C'est en réaction à ces actes que des hommes en armes ont été dépêchés pour réprimer avec violence de paisibles populations qui dormaient à l'heure de la descente.

On dénombrerait pour le moment cinq (5) morts et trois (3) blessés graves dont deux (2) amputés chacun d'un bras et un atteint par balle à l'abdomen. Beaucoup d'habitants ont déserté le village pour entrer dans la brousse. Ce qui fait qu'il est difficile de faire un bilan exhaustif des victimes.
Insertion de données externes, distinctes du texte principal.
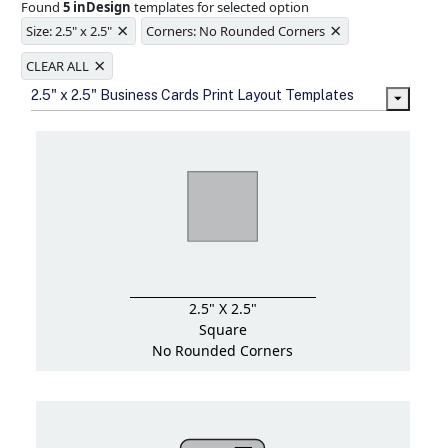
Found
5 inDesign
templates for selected option
Ample space for every detail in
×
×
sizes
Size: 2.5" x 2.5"
Corners: No Rounded Corners
Folding options to showcase your
×
new products and information
CLEAR ALL
2.5" x 2.5" Business Cards Print Layout Templates
2.5" X 2.5"
Square
No Rounded Corners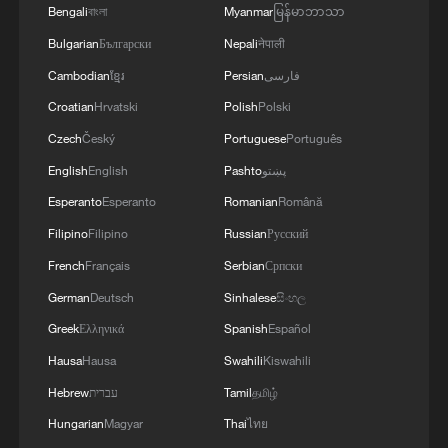
Bengali
বাংলা
Myanmar
မြန်မာဘာသာ
TOP NEWS
Bulgarian
Български
Nepali
नेपाली
Cambodian
ខ្មែរ
Persian
فارسی
Croatian
Hrvatski
Polish
Polski
Czech
Český
Portuguese
Português
English
English
Pashto
پښتو
Esperanto
Esperanto
Romanian
Română
Filipino
Filipino
Russian
Русский
French
Français
Serbian
Српски
Typhoon Dolphin enters 24-hour warning
German
Deutsch
Sinhalese
සිංහල
line, responses upgraded
Greek
Ελληνικά
Spanish
Español
03:28, 08-Aug-2026
Hausa
Hausa
Swahili
Kiswahili
Hebrew
עברית
Tamil
தமிழ்
Hungarian
Magyar
Thai
ไทย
Si la mise à sac de la cité d'Agopé constitue un délit pénal grave susceptible d'être porté devant la justice, l'usage de la violence avec des moyens disproportionnés ayant causé des pertes en vies humaines et l'atteinte à l'intégrité physique des personnes, constitue des violations graves des droits de la personne qui s'analysent en:

Non-respect du code de procédure pénale qui interdit toute arrestation entre 21h et 6h du matin, sauf en cas de flagrant délit.

Atteinte à l'intégrité physique des personnes, à leur vie, en violation flagrante du droit national guinéen (articles 5, 6 de la constitution), de la Charte africaine des Droits de l'homme et des peuples (article 4), de la Déclaration universelle des Droits de l'homme (articles 3 et 5) et du pacte international relatif aux droits civils et politiques (articles 6 et 7).

Ces événements interviennent dans un contexte très tendu en Guinée Forestière. D'une part avec une circulation massive d'armes légères et d'anciens rebelles incontrôlés des factions de l'ULIMO et du LURD toujours actifs dans une région frontalière avec des pays encore fragilisés par les conflits qu'ils ont connus (Côte d'Ivoire, Liberia, Sierra Leone)

D'autre part avec

  • des conflits délibérément entretenus entre autochtones et allochtones éleveurs qui ont provoqué des massacres collectifs de plus de mille (1000) têtes de bœufs,
  • un contentieux entre la SOGUIPAH et la population de Saoro qui s'est soldé par une descente musclée des forces de l'ordre et l'incarcération sans jugement de plus de 50 personnes,
  • des stigmates et rancœurs provoqués par les affrontements intercommunautaires à Galakpaye dans la préfecture de Yomou, toutes choses qui constituent un terreau favorable à une implosion aux conséquences imprévisibles.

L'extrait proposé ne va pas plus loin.